Information as provided by Chris Coudonaris
1. "HE" is to sell the half-ownership of the Parkville and Glengallan piggeries to William Soeryadjaya for a purchase price of US$6,000,000.
2. In order to reduce tax liability and to avoid any possible political backlashes, the payment of the US$6 mil is structured in the following manner:
The first US$5 mil is to be paid in 2 allotments
- US$2.5 mil due immediately after the signing of the contract
- US$2.5 mil after the finalisation and roll-over of the bank loan with NAB
For the same reason of overcoming the current taxation regime:
The first instalment of US$2.5 mil would be divided into a direct fund transfer of US$600,000 as an acquisition payment for 50% of the paid-up ordinary shares of the company. The remaining US$1.9 mil would be treated in a way that it would look like art equity injection of the same amount to the company, whereas it would actually be channelled out of the company for the benefit of "HE". The Purchase Contract/Document was written to reflect only the acquisition payment of US$600,000 and the document would also mention the equity injection of US$1 mil. However, the remaining US$3.5 mil would not be recorded in any official document.

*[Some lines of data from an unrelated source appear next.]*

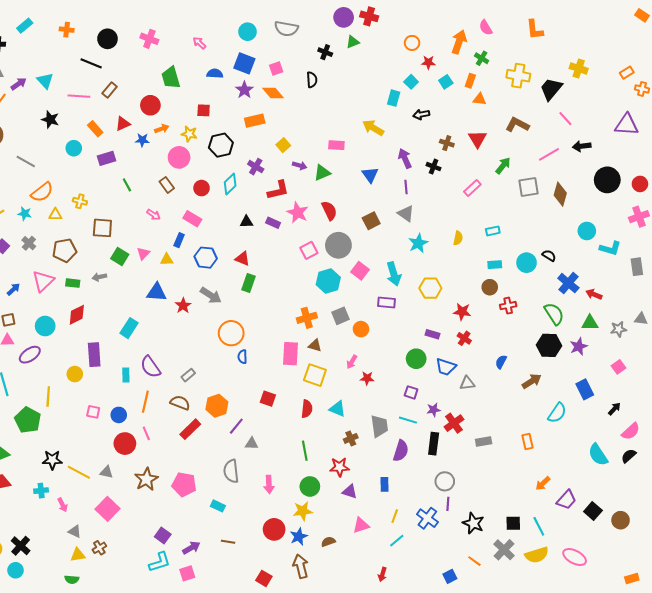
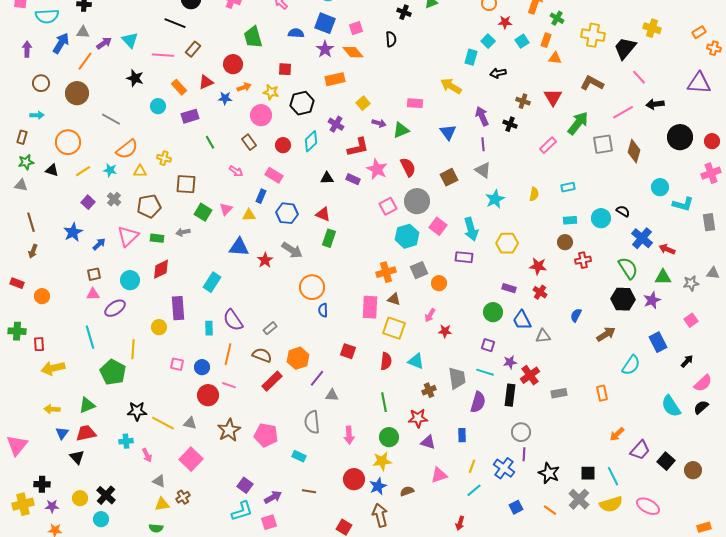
green arrow: (503, 166) -> (578, 123), size x1.4
blue trapezoid: (446, 367) -> (522, 320), turned 45
pink line: (146, 433) -> (229, 385), turned -48
blue square: (450, 576) -> (516, 507), moved

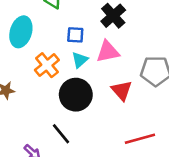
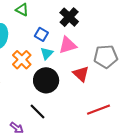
blue square: (75, 35) -> (41, 34), turned 32

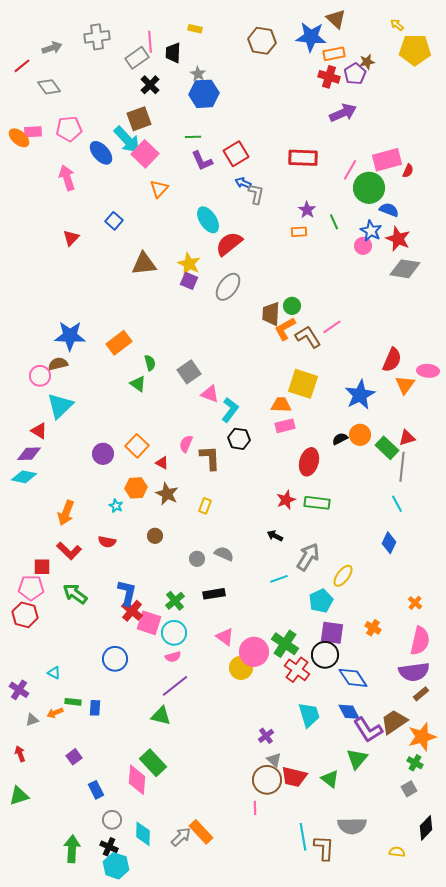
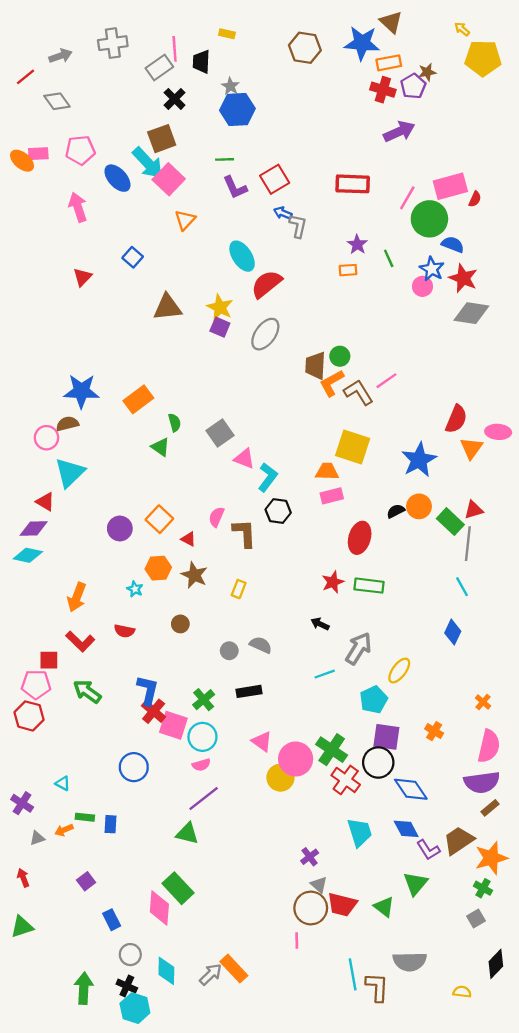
purple L-shape: (368, 730) -> (428, 850), size x0.7

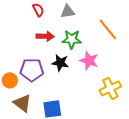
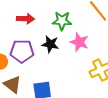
red arrow: (45, 36) -> (25, 19), moved

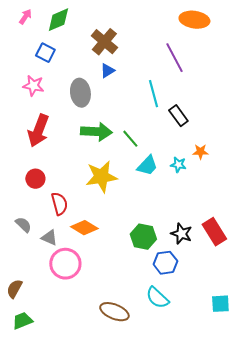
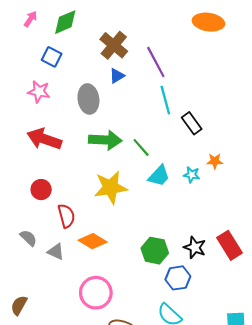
purple line: (174, 58) -> (156, 62), moved
red arrow: (38, 131) -> (44, 139), turned 88
pink circle: (65, 264) -> (96, 293), moved

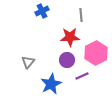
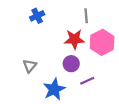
blue cross: (42, 11) -> (37, 16), moved
pink hexagon: (96, 53) -> (102, 42), moved

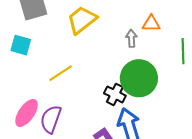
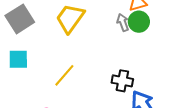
green circle: (139, 78) -> (139, 22), moved, size x0.6

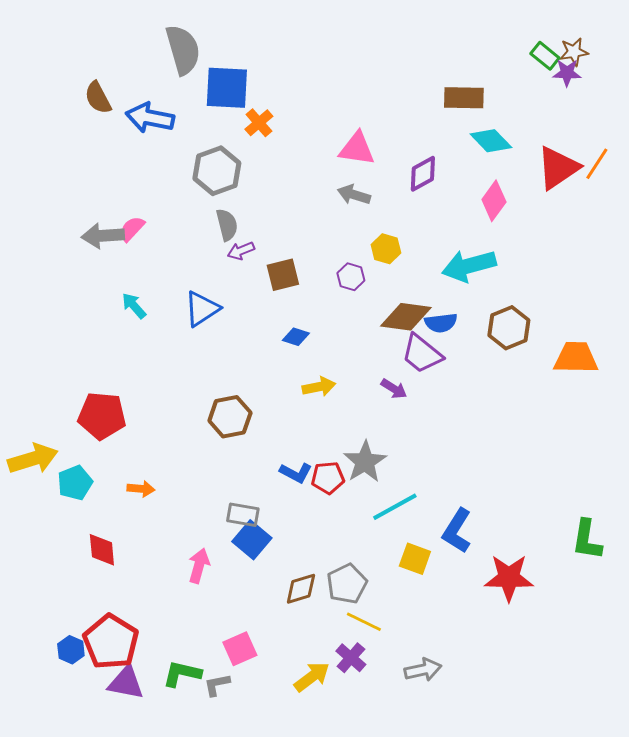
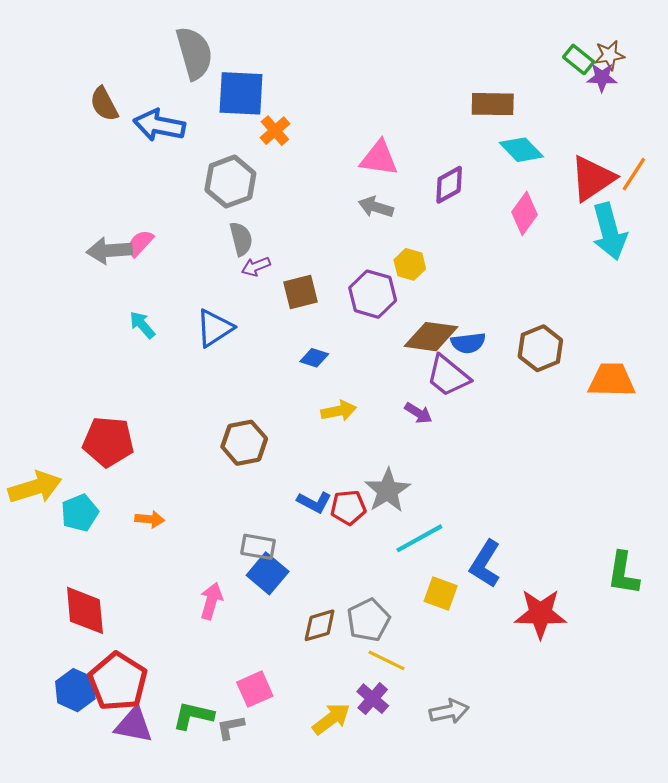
cyan arrow: (469, 266) -> (609, 231), moved, turned -90
purple hexagon: (351, 277) -> (373, 294), size x1.6
red diamond: (102, 550) -> (85, 610), moved, size x1.4
blue hexagon: (71, 650) -> (75, 690), size x1.4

3. The remaining US$1 mil of the total US$6 mil price-tag would be transacted in the following arrangement: WS through JGL would transfer US$2 mil in order to reduce the company's existing loan with CBA from A$13.5 mil to A$11 mil. US$1 mil of this fund-transfer of US$2 mil is for the benefit of "HE", which would be then channelled through AC. While the additional US$1 mil would be repayable back to JGL upon the finalisation and the roll-over of the loan from CBA to NAB. It has been arranged that the loan facility with NAB would stand at A$1.2 mil ie. A$1 mil more than the existing loan of A$1.1 mil with CBA. This was arranged solely for the purpose of transferring US$1 mil back to JGL.
Up to now, WS through JGL had already put in approximately A$6 mil or US$4.5 mil (consisting of the US$2.5 mil First Instalment + the US$2 mil portion used to reduce CBA loan), the other US$2.5 mil has not yet been paid.
Apart from the above transactions, AC had taken a personal loan from BK amounting to US$750,000 (approximately A$1 mil + interests), of which AC signed a Promissory Note. At the time that the Notes fell due, AC was unable to repay this loan, and BK began legal action against AC personally, in order to recover the money and to maintain pressures on AC.
AC's defence was that he was still owed money by the Danes. In 1992 AC sold his wholesale operation to the Danes for US$3 mil and the money is still owing to AC. AC has indicated that he is willing to instruct the Danes to channel A$1 mil of the amount owed to him to repay his personal obligations to BK but BK refused. BK has stated that he wants the whole US$3 mil to be paid to Euphron, and then transferred back to JGL in order to pay-back the US$2 mil used in reducing the CBA loan, plus AC personal loan of US$750,000.